If you’re asking you’re already beginning to be concerned. In general, peak fertility for women is in the 18-30 age range, and fertility decreases in your 30’s and 40’s. All women are different – there is no age where everyone can get pregnant or no-one can get pregnant; having said that pregnancy is much less common at 45 years and older. On average, your fertility goes down every year from age 40 to 45.

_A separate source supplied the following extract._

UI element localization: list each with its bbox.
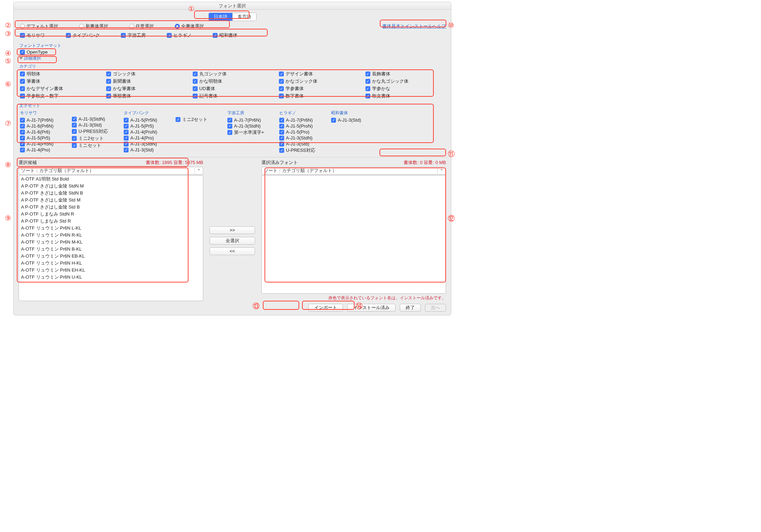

I would start to be more seriously concerned as you get closer to the 38-40 age range, but if you have a fertility issue at 38 it would be better to find out sooner rather than later. There is a lot of individual variation in ovarian reserve or egg supply (the number and quality of eggs that a woman has left) at any age, so there are 35 year olds with good egg supply and 35 year olds with diminished ovarian reserve.
If you’re aware of your fertility but don’t want a baby yet it wouldn’t be unreasonable to do some basic tests to get an idea of how healthy your ovaries look at 35. These would be an ultrasound scan of your ovaries, looking at the size of each ovary and the number of egg-containing follicles on each side or Antral Follicle Count, and blood tests on Day 2 or 3 of your cycle for estradiol, Follicle Stimulating Hormone or FSH, and Antimullerian Hormone or AMH. Day 1 is the first day of your period. If you’re on hormonal birth control such as pills, NuvaRing, Mirena or Implanon we would skip the estradiol and FSH tests. A fertility clinic (Reproductive Endocrinology and Infertility or REI practice) can perform these tests and interpret the results.
If the results look good you can relax and wait a couple of years longer before trying. If there’s a problem with low ovarian reserve, options include freezing your eggs if you’re single or not in a long-term relationship, or freezing embryos for later use if you have a partner or wish to use donor sperm but aren’t ready to get pregnant now. You could also decide to pursue fertility treatment sooner based on the results.